Kanser tedavisinin, sadece tıbbi yöntemlerle değil, hastanın psikolojik, sosyal ve manevi ihtiyaçları da gözetilerek bütüncül bir bakış açısıyla yapılması gerektiğini aktaran Altuntaş, "Sanatsal etkinlikler kanser tedavisinin yan etkilerinin azaltılmasında, psikososyal ve manevi iyilik halinin sağlanmasında kullanılmaktadır. Temel amaç hastaların günlük yaşam aktivitelerine katılımını sağlamaktır. Bu da kanserde tedavi sürecini olumlu etkilemektedir." ifadesini kullandı. Hastane bünyesinde 2017'de "Onkoloji Uğraş Terapi Merkezi" açıldığını bildiren Altuntaş, merkezde hastaların kanserle mücadele süreçlerinde moral motivasyonlarının artırılması, tedavilerin yan etkilerinin en aza indirilmesi, hastanede kaliteli ve verimli zaman geçirmelerinin sağlanması ve yaşam kalitelerinin artırılmasının amaçlandığını belirtti. Prof. Dr. Altuntaş, sanatla uğraşmanın hastalarda kaygıyı azalttığını, anksiyete, depresyon, yaşam kalitesi ve ağrı açısından klinik olarak anlamlı bir iyileşme saptandığını vurgulayarak, bunun bilimsel araştırmalarla da kanıtlandığını kaydetti. Uğraş terapinin, aynı zamanda kanser tedavisinde ağrı, endişe, bulantı ve kusmanın azaltılmasında yardımcı ve yan etkisi olmayan bir yöntem olarak kabul edildiğini aktaran Altuntaş, bu tür etkinliklerin, kemik iliği nakli olan hastalarda yaşam kalitesini artırdığını, son dönem kanser hastalarında ve radyoterapi alan hastalarda gevşeme sağlayarak yararlı olduğunu ifade etti.

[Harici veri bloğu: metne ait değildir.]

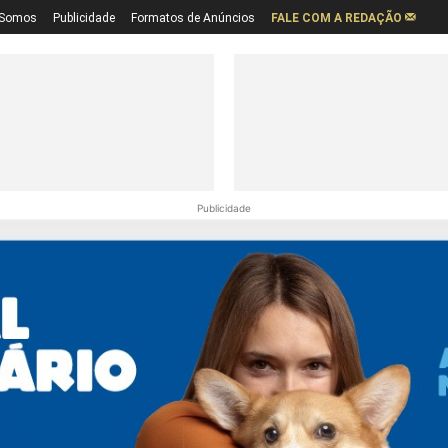
Somos
Publicidade
Formatos de Anúncios
FALE COM A REDAÇÃO
Publicidade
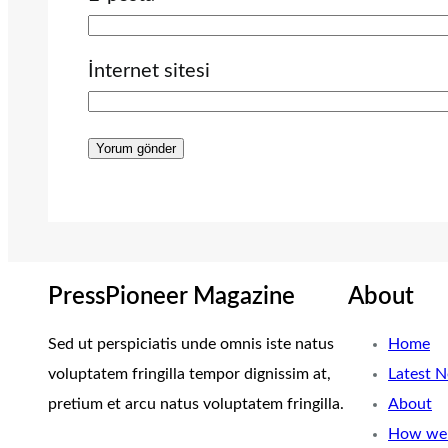
İnternet sitesi
PressPioneer Magazine
About
Sed ut perspiciatis unde omnis iste natus
Home
voluptatem fringilla tempor dignissim at,
Latest 
pretium et arcu natus voluptatem fringilla.
About
How we 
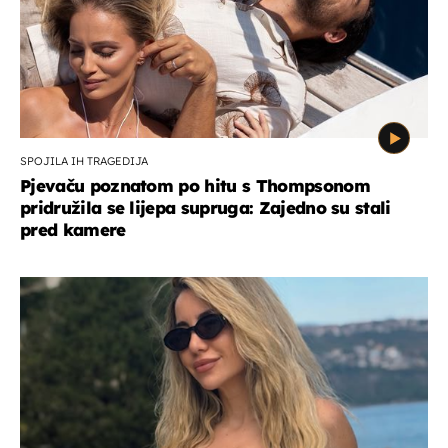
SPOJILA IH TRAGEDIJA
Pjevaču poznatom po hitu s Thompsonom
pridružila se lijepa supruga: Zajedno su stali
pred kamere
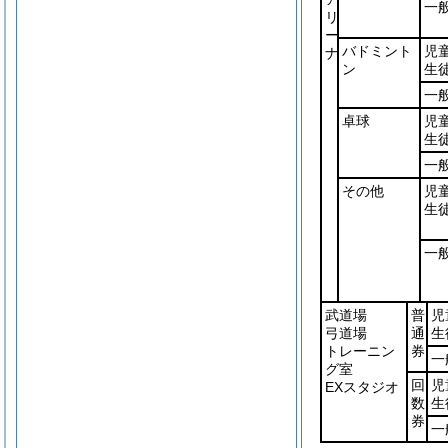
一
リ
ー
バドミント
児
ナ
ン
生
一
卓球
児
生
一
その他
児
生
一
武道場
普
児
弓道場
通
生
トレーニン
券
一
グ室
回
児
EXスタジオ
数
生
券
一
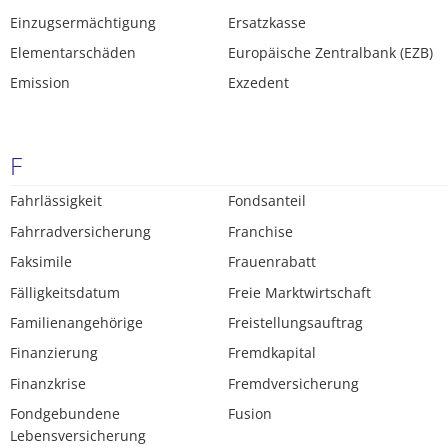
Einzugsermächtigung
Ersatzkasse
Elementarschäden
Europäische Zentralbank (EZB)
Emission
Exzedent
F
Fahrlässigkeit
Fondsanteil
Fahrradversicherung
Franchise
Faksimile
Frauenrabatt
Fälligkeitsdatum
Freie Marktwirtschaft
Familienangehörige
Freistellungsauftrag
Finanzierung
Fremdkapital
Finanzkrise
Fremdversicherung
Fondgebundene
Fusion
Lebensversicherung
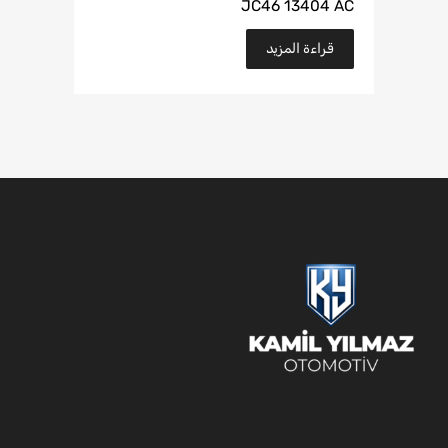
JC46 13404 AC
قراءة المزيد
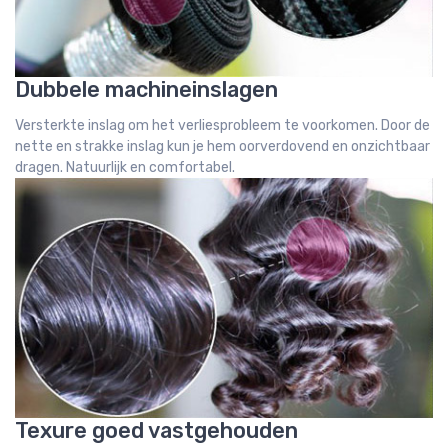
Dubbele machineinslagen
Versterkte inslag om het verliesprobleem te voorkomen. Door de
nette en strakke inslag kun je hem oorverdovend en onzichtbaar
dragen. Natuurlijk en comfortabel.
Texure goed vastgehouden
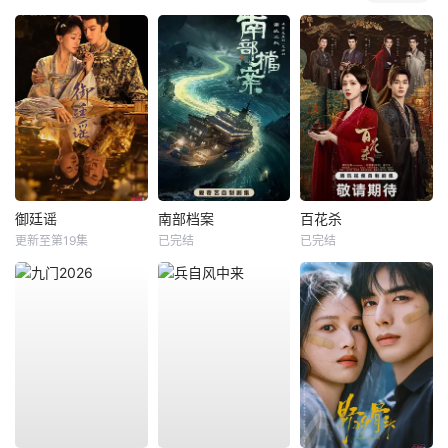
御廷谣
南部档案
百花杀
更新至第19集
已完结
已完结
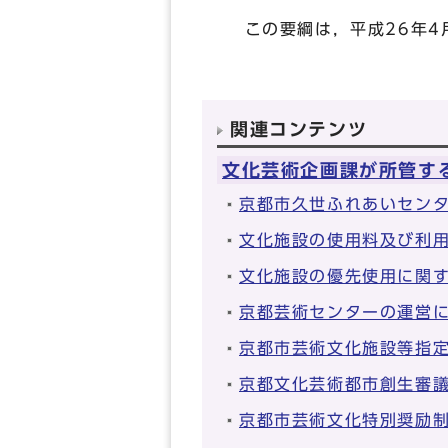
この要綱は，平成26年4
関連コンテンツ
文化芸術企画課が所管す
京都市久世ふれあいセン
文化施設の使用料及び利
文化施設の優先使用に関
京都芸術センターの運営
京都市芸術文化施設等指
京都文化芸術都市創生審
京都市芸術文化特別奨励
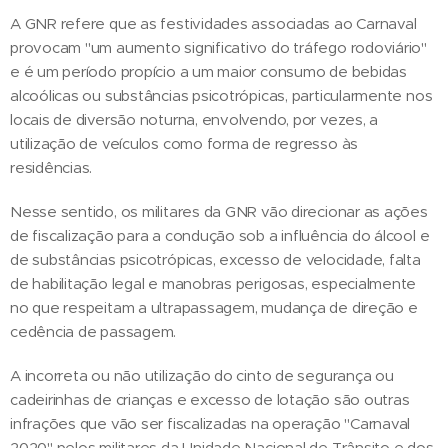
A GNR refere que as festividades associadas ao Carnaval
provocam "um aumento significativo do tráfego rodoviário"
e é um período propício a um maior consumo de bebidas
alcoólicas ou substâncias psicotrópicas, particularmente nos
locais de diversão noturna, envolvendo, por vezes, a
utilização de veículos como forma de regresso às
residências.
Nesse sentido, os militares da GNR vão direcionar as ações
de fiscalização para a condução sob a influência do álcool e
de substâncias psicotrópicas, excesso de velocidade, falta
de habilitação legal e manobras perigosas, especialmente
no que respeitam a ultrapassagem, mudança de direção e
cedência de passagem.
A incorreta ou não utilização do cinto de segurança ou
cadeirinhas de crianças e excesso de lotação são outras
infrações que vão ser fiscalizadas na operação "Carnaval
2020" pelos militares da Unidade Nacional de Trânsito e dos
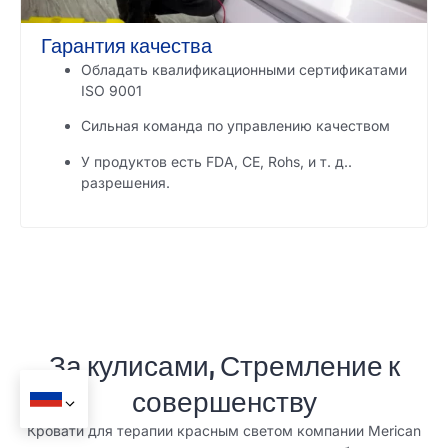
Гарантия качества
Обладать квалификационными сертификатами
ISO 9001
Сильная команда по управлению качеством
У продуктов есть FDA, CE, Rohs, и т. д..
разрешения.
За кулисами, Стремление к
совершенству
Кровати для терапии красным светом компании Merican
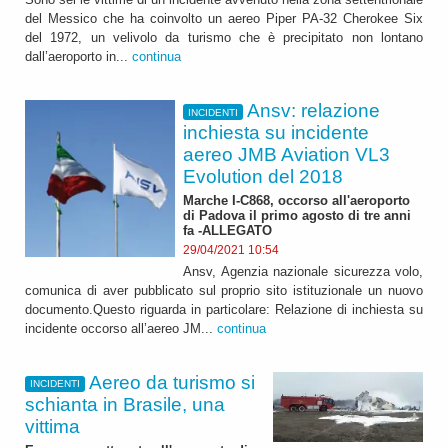
del Messico che ha coinvolto un aereo Piper PA-32 Cherokee Six
del 1972, un velivolo da turismo che è precipitato non lontano
dall’aeroporto in...
continua
Ansv: relazione
INCIDENTI
inchiesta su incidente
aereo JMB Aviation VL3
Evolution del 2018
Marche I-C868, occorso all'aeroporto
di Padova il primo agosto di tre anni
fa -ALLEGATO
29/04/2021 10:54
Ansv, Agenzia nazionale sicurezza volo,
comunica di aver pubblicato sul proprio sito istituzionale un nuovo
documento.Questo riguarda in particolare: Relazione di inchiesta su
incidente occorso all’aereo JM...
continua
Aereo da turismo si
INCIDENTI
schianta in Brasile, una
vittima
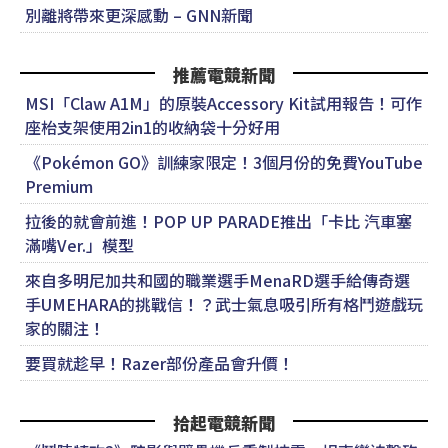
別離將帶來更深感動 – GNN新聞
推薦電競新聞
MSI「Claw A1M」的原裝Accessory Kit試用報告！可作
座枱支架使用2in1的收納袋十分好用
《Pokémon GO》訓練家限定！3個月份的免費YouTube
Premium
拉後的就會前進！POP UP PARADE推出「卡比 汽車塞
滿嘴Ver.」模型
來自多明尼加共和國的職業選手MenaRD選手給傳奇選
手UMEHARA的挑戰信！？武士氣息吸引所有格鬥遊戲玩
家的關注！
要買就趁早！Razer部份產品會升價！
拾起電競新聞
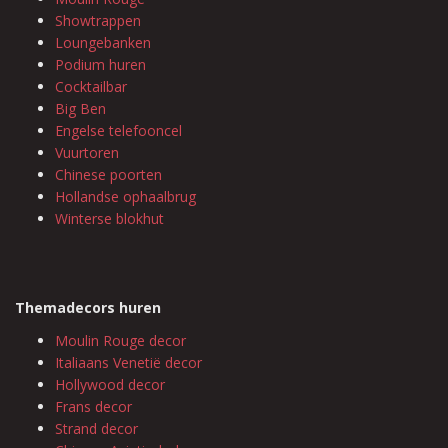
Showtrappen
Loungebanken
Podium huren
Cocktailbar
Big Ben
Engelse telefooncel
Vuurtoren
Chinese poorten
Hollandse ophaalbrug
Winterse blokhut
Themadecors huren
Moulin Rouge decor
Italiaans Venetië decor
Hollywood decor
Frans decor
Strand decor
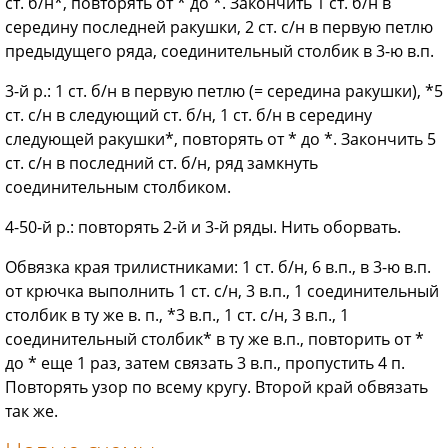
ст. б/н*, повторять от * до *. Закончить 1 ст. б/н в
середину последней ракушки, 2 ст. с/н в первую петлю
предыдущего ряда, соединительный столбик в 3-ю в.п.
3-й р.: 1 ст. б/н в первую петлю (= середина ракушки), *5
ст. с/н в следующий ст. б/н, 1 ст. б/н в середину
следующей ракушки*, повторять от * до *. Закончить 5
ст. с/н в последний ст. б/н, ряд замкнуть
соединительным столбиком.
4-50-й р.: повторять 2-й и 3-й ряды. Нить оборвать.
Обвязка края трилистниками: 1 ст. б/н, 6 в.п., в 3-ю в.п.
от крючка выполнить 1 ст. с/н, 3 в.п., 1 соединительный
столбик в ту же в. п., *3 в.п., 1 ст. с/н, 3 в.п., 1
соединительный столбик* в ту же в.п., повторить от *
до * еще 1 раз, затем связать 3 в.п., пропустить 4 п.
Повторять узор по всему кругу. Второй край обвязать
так же.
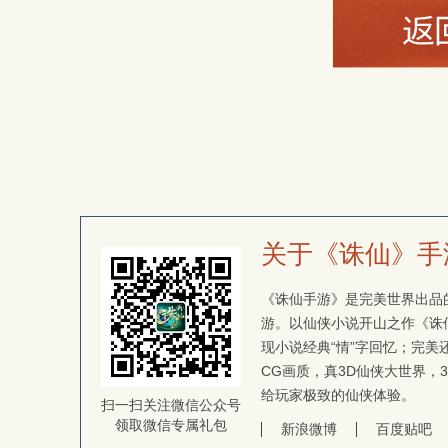
关于《诛仙》手
《诛仙手游》是完美世界出品的
游。以仙侠小说开山之作《诛
现小说经典“情”字回忆；完
CG画质，真3D仙侠大世界，
给玩家极致的仙侠体验。
扫一扫关注微信公众号
领取微信专属礼包
新浪微博
百度贴吧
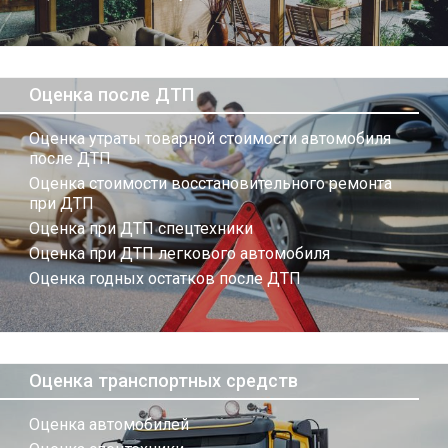
Оценка после ДТП
Оценка утраты товарной стоимости автомобиля
после ДТП
Оценка стоимости восстановительного ремонта
при ДТП
Оценка при ДТП спецтехники
Оценка при ДТП легкового автомобиля
Оценка годных остатков после ДТП
Оценка транспортных средств
Оценка автомобилей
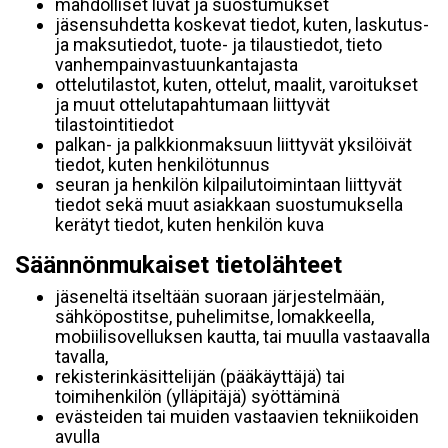
mahdolliset luvat ja suostumukset
jäsensuhdetta koskevat tiedot, kuten, laskutus-
ja maksutiedot, tuote- ja tilaustiedot, tieto
vanhempainvastuunkantajasta
ottelutilastot, kuten, ottelut, maalit, varoitukset
ja muut ottelutapahtumaan liittyvät
tilastointitiedot
palkan- ja palkkionmaksuun liittyvät yksilöivät
tiedot, kuten henkilötunnus
seuran ja henkilön kilpailutoimintaan liittyvät
tiedot sekä muut asiakkaan suostumuksella
kerätyt tiedot, kuten henkilön kuva
Säännönmukaiset tietolähteet
jäseneltä itseltään suoraan järjestelmään,
sähköpostitse, puhelimitse, lomakkeella,
mobiilisovelluksen kautta, tai muulla vastaavalla
tavalla,
rekisterinkäsittelijän (pääkäyttäjä) tai
toimihenkilön (ylläpitäjä) syöttäminä
evästeiden tai muiden vastaavien tekniikoiden
avulla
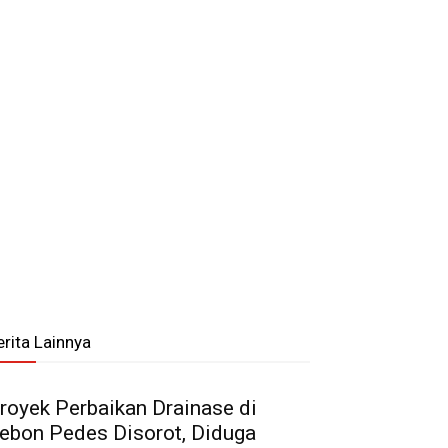
erita Lainnya
royek Perbaikan Drainase di
ebon Pedes Disorot, Diduga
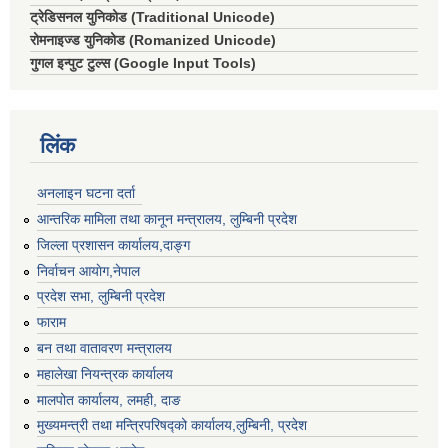
ट्रेडिसनल युनिकोड (Traditional Unicode)
रोमनाइज्ड युनिकोड (Romanized Unicode)
गुगल इन्पुट टुल्स (Google Input Tools)
लिंक
अनलाइन घटना दर्ता
आन्तरिक मामिला तथा कानून मन्त्रालय, लुम्बिनी प्रदेश
जिल्ला प्रशासन कार्यालय,दाङ्ग
निर्वाचन आयाेग,नेपाल
प्रदेश सभा, लुम्बिनी प्रदेश
फाराम
बन तथा वातावरण मन्त्रालय
महालेखा नियन्त्रक कार्यालय
मालपोत कार्यालय, लमही, दाङ
मुख्यमन्त्री तथा मन्त्रिपरिषद्को कार्यालय,लुम्बिनी, प्रदेश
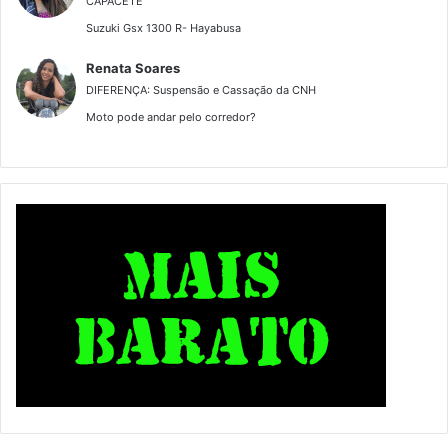
CAPACETE
Suzuki Gsx 1300 R- Hayabusa
Renata Soares
DIFERENÇA: Suspensão e Cassação da CNH
Moto pode andar pelo corredor?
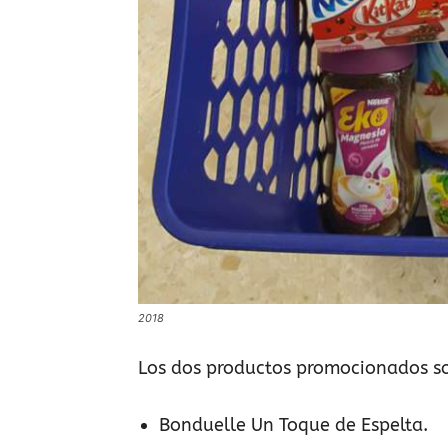
2018
Los dos productos promocionados s
Bonduelle Un Toque de Espelta.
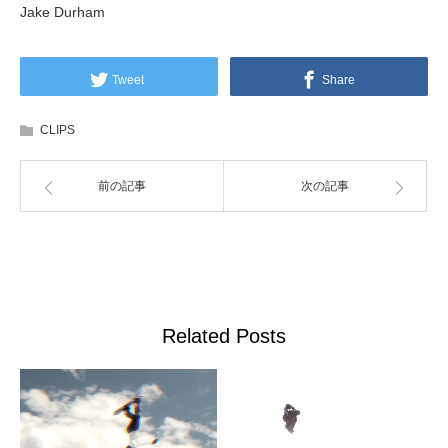
Jake Durham
Tweet
Share
CLIPS
前の記事
次の記事
Related Posts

Erken teşhis için yeni buluş

Kanseri nefes tahliliyle teşhis edecek cihaz İngiltere'de denenmeye başlandı. Araştırmacı Profesör Rebecca Fitzgerald "Bu test kanserin çok daha erken tespit ve teşhis edilmesine yardım ederek hastaların yaşam şansını artıracak" dedi. Kanser araştırmalarını destekleyen "Cancer Research UK"nın himayesinde Cambridge Üniversitesinde geliştirilen cihazla kanserin nefes tahliliyle erken teşhisinin amaçlandığı bildirildi. Cancer Research UK'dan yapılan açıklamada, nefesteki moleküllerin incelenmesi yoluyla kanseri teşhis edecek cihazın Cambridge'deki Addenbrooke's Hastanesi'nde bin 500 kişi üzerinde denenmeye başlandığı kaydedildi. Araştırmacılar cihazı ilk aşamada mide ve yemek borusu kanserlerinin teşhis edilmesi için kullanmayı hedeflese de sonraki aşamalarda prostat, böbrek, karaciğer ve pankreas kanserlerinin de deneme kapsamına alınacağı belirtildi.

Vücuda müdahale etmeden

Cancer Research UK'nin baş araştırmacısı Profesör Rebecca Fitzgerald, "Acilen bu nefes testi gibi yeni araçlar geliştirmemiz gerekiyor. Bu test kanserin çok daha erken tespit ve teşhis edilmesine yardım ederek hastaların yaşam şansını artıracak." değerlendirmesinde bulundu. Cihazın geliştirilmesinde rol alan şirketin kurucularından Billy Boyle da kanserin vücuda müdahale edilmeden teşhis edilmesinin hastaların eski yöntemlerle gördüğü zararın önüne geçeceğini söyledi. "Nefesteki moleküllerin, kanda bulduklarımıza gerçekten yakın olduğunu keşfettik." ifadesini kullanan Boyle, "Esas olarak bir nefes 'biyopsisi' geliştirdik, böylece büyüyen bir tümörün içinde ne olup bittiğini tespit edip izleyebiliyoruz. Tümörleri, henüz hiçbir taramada görünmeyecekleri kadar küçük oldukları bir aşamada tespit etmeyi amaçlıyoruz." yorumunu yaptı.